Anytime you have a funky-fresh tiki libation mixed up—like the Fogcutter or Grog—use this kitschy ceramic mug. Originating in the 1960s, these wacky mugs often depict Polynesian gods, island motifs, or skulls and are the only way to enjoy the tiki cocktail staples.

Hurricane Glass

Use this lampshade-shaped glass for long, tropical drinks like the Hurricane (of course) and the Singapore Sling. The glass allows the crushed ice to melt as you drink, typically lowering the proof and increasing the slushie nature of the cocktail.
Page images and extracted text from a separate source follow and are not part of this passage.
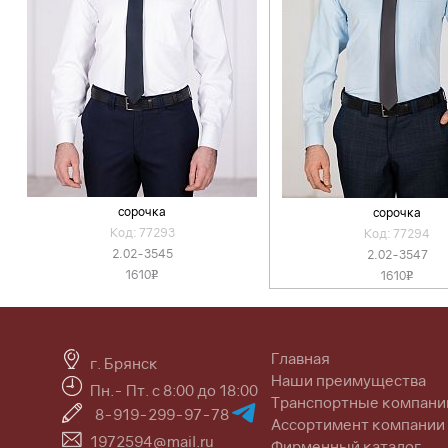
сорочка
сорочка
Код: 77293
Код: 77294
2.02-3545
2.02-3547
1610
1610
v
v
Главная
г. Брянск
Наши преимущества
Пн.- Пт. с 8:00 до 18:00
Транспортные компани
8-919-299-97-78
Ассортимент компании
1972594@mail.ru
Фирменный каталог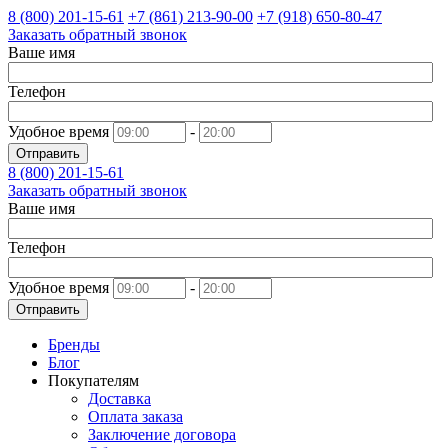
8 (800)
201-15-61
+7 (861)
213-90-00
+7 (918)
650-80-47
Заказать обратный звонок
Ваше имя
Телефон
Удобное время
-
Отправить
8 (800)
201-15-61
Заказать обратный звонок
Ваше имя
Телефон
Удобное время
-
Отправить
Бренды
Блог
Покупателям
Доставка
Оплата заказа
Заключение договора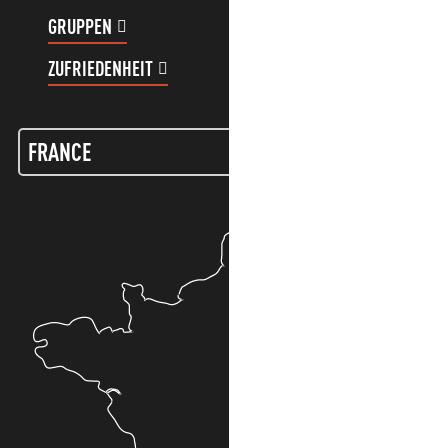
GRUPPEN
KUNDENKONTO
ZUFRIEDENHEIT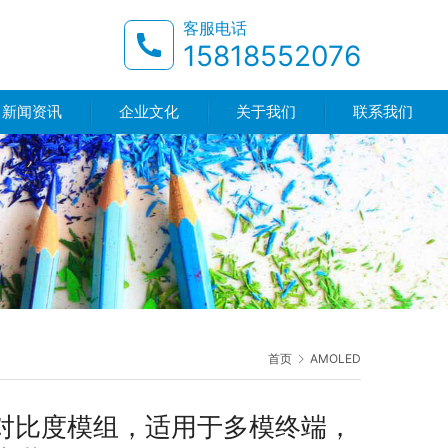
客服电话
15818552076
新闻资讯
企业文化
关于我们
联系我们
首页
AMOLED
域高对比度模组，适用于多模终端，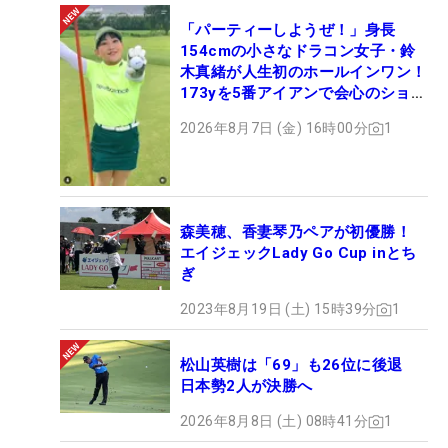
ただ、今はスポンサーさんもゼロの状態で、もちろ
んプロギアさんにはよくしてもらってますけど、誰
「パーティーしようぜ！」身長
154cmの小さなドラコン女子・鈴
にも迷惑をかけず自由にできるっていうのがよく
木真緒が人生初のホールインワン！
て。自分のためじゃなくて、自分の周りの人のため
173yを5番アイアンで会心のショッ
に頑張ろうって思ってます。私を応援してくれる人
ト
2026年8月7日 (金) 16時00分
1
が少なからずいてくれはるから、その人たちにいい
姿を見せられたらなと」。
■QT受験、ツアー復帰も選択肢に
森美穂、香妻琴乃ペアが初優勝！
エイジェックLady Go Cup inとち
「優勝しているので推薦もいただけて、自分が今ま
ぎ
で優勝してきたご褒美やと思うから、それは有効的
2023年8月19日 (土) 15時39分
1
に使いたい。昔はレギュラーツアーだけで、正直、
（下部の）ステップ・アップ・ツアーには出たくな
松山英樹は「69」も26位に後退
いと思っていましたけど、QTとかステップ・アッ
日本勢2人が決勝へ
プ・ツアー、それ以外にも『LADY GO CUP』みたい
2026年8月8日 (土) 08時41分
1
な非公認の大会もあるので、いろいろチャレンジし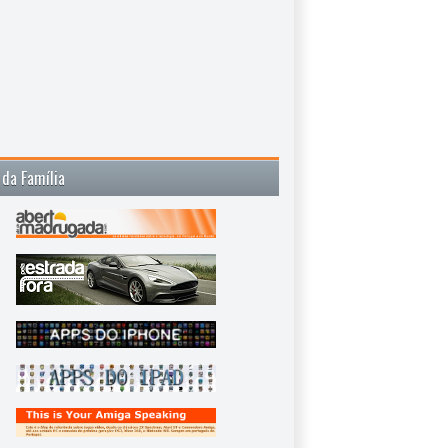
 da Família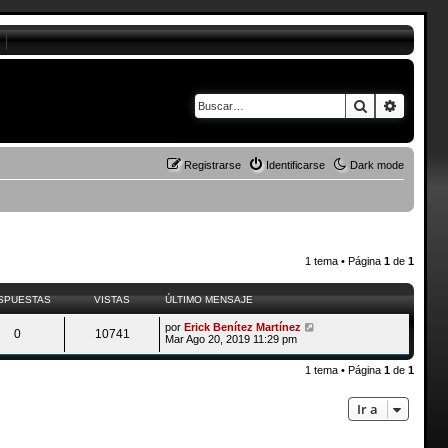
Buscar
Búsque
Registrarse
Identificarse
Dark mode
1 tema • Página
1
de
1
SPUESTAS
VISTAS
ÚLTIMO MENSAJE
por
Erick Benítez Martínez
0
10741
Mar Ago 20, 2019 11:29 pm
1 tema • Página
1
de
1
Ir a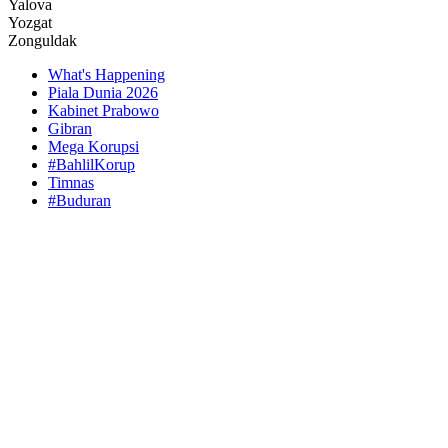
Yalova
Yozgat
Zonguldak
What's Happening
Piala Dunia 2026
Kabinet Prabowo
Gibran
Mega Korupsi
#BahlilKorup
Timnas
#Buduran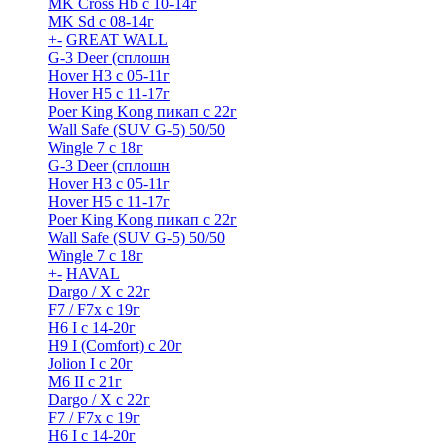
MK Cross Hb с 10-14г
MK Sd с 08-14г
+
-
GREAT WALL
G-3 Deer (сплошн
Hover H3 с 05-11г
Hover H5 с 11-17г
Poer King Kong пикап с 22г
Wall Safe (SUV G-5) 50/50
Wingle 7 с 18г
G-3 Deer (сплошн
Hover H3 с 05-11г
Hover H5 с 11-17г
Poer King Kong пикап с 22г
Wall Safe (SUV G-5) 50/50
Wingle 7 с 18г
+
-
HAVAL
Dargo / Х с 22г
F7 / F7x с 19г
H6 I с 14-20г
H9 I (Comfort) с 20г
Jolion I с 20г
M6 II с 21г
Dargo / Х с 22г
F7 / F7x с 19г
H6 I с 14-20г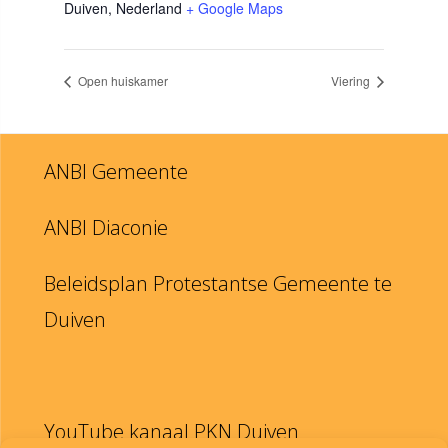
Duiven
,
Nederland
+ Google Maps
Open huiskamer
Viering
ANBI Gemeente
ANBI Diaconie
Beleidsplan Protestantse Gemeente te
Duiven
YouTube kanaal PKN Duiven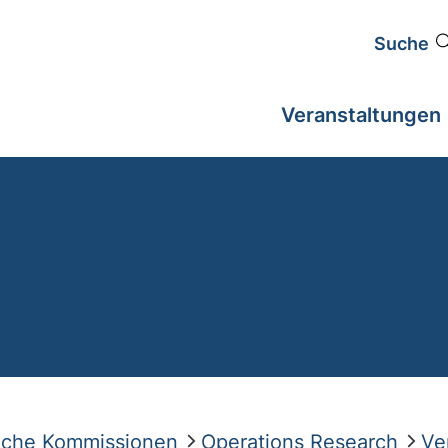
Suche
Veranstaltungen
liche Kommissionen
Operations Research
Ve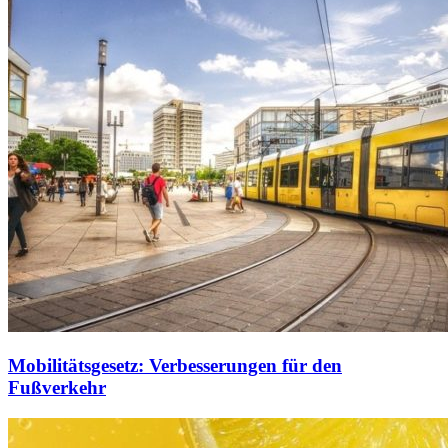
Mobilitätsgesetz: Verbesserungen für den
Fußverkehr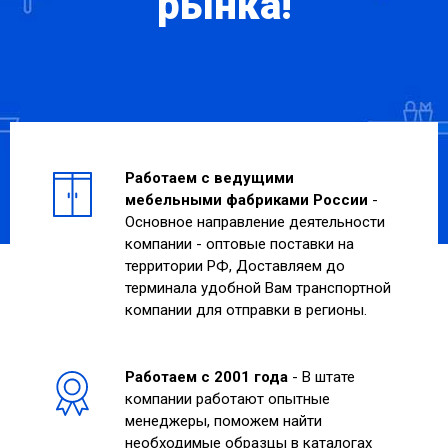
рынка!
Работаем с ведущими
мебельными фабриками России
-
Основное направление деятельности
компании - оптовые поставки на
территории РФ, Доставляем до
терминала удобной Вам транспортной
компании для отправки в регионы.
Работаем с 2001 года
- В штате
компании работают опытные
менеджеры, поможем найти
необходимые образцы в каталогах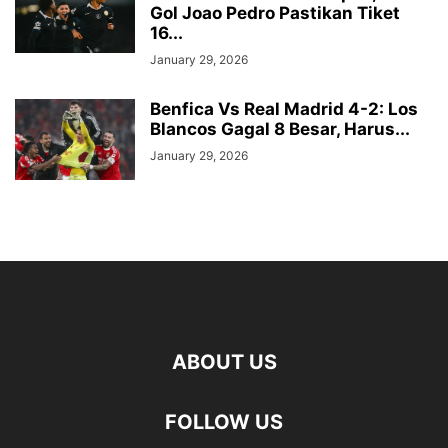
Gol Joao Pedro Pastikan Tiket
16...
January 29, 2026
Benfica Vs Real Madrid 4-2: Los
Blancos Gagal 8 Besar, Harus...
January 29, 2026
ABOUT US
FOLLOW US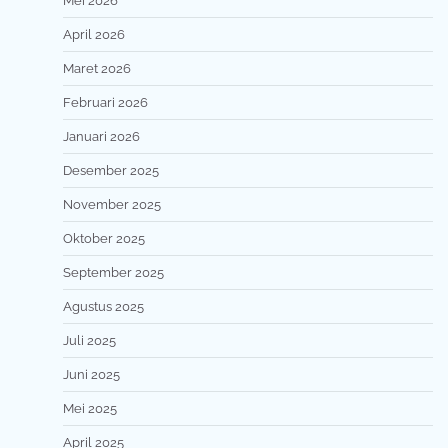
Mei 2026
April 2026
Maret 2026
Februari 2026
Januari 2026
Desember 2025
November 2025
Oktober 2025
September 2025
Agustus 2025
Juli 2025
Juni 2025
Mei 2025
April 2025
If you have a brown spirit such as scotch, bourbon, rum or Cognac, pour it in a snifter. As you cup the snifter in the palm of your hand, your body heat warms the glass and the liquor inside it, causing it to evaporate. Due to the narrowing top, the vapors are trapped in the glass, which enhances your aromatic experience of the spirit.

Copper Mug

Pseudoscience tells us that these metallic mugs will help keep your cocktails cold, but the truth is they’re more aesthetically pleasing than actually useful. The mug quickly takes on the cocktail’s icy temperature, fooling drinkers into believing that the mug is keeping their drink cold when really it’s not. That said, it’s not a real Moscow Mule unless it comes in its signature mug.

Cocktail Glass (or Martini Glass)

The cocktail glass meant well. Originally much smaller with an inverted triangular shape intended to enhance aromatics, the now massive glasses have become top-heavy and unwieldy. Go ahead and use these glasses for nostalgic purposes like ‘90s throwback parties, but in general, your bar is better off without them.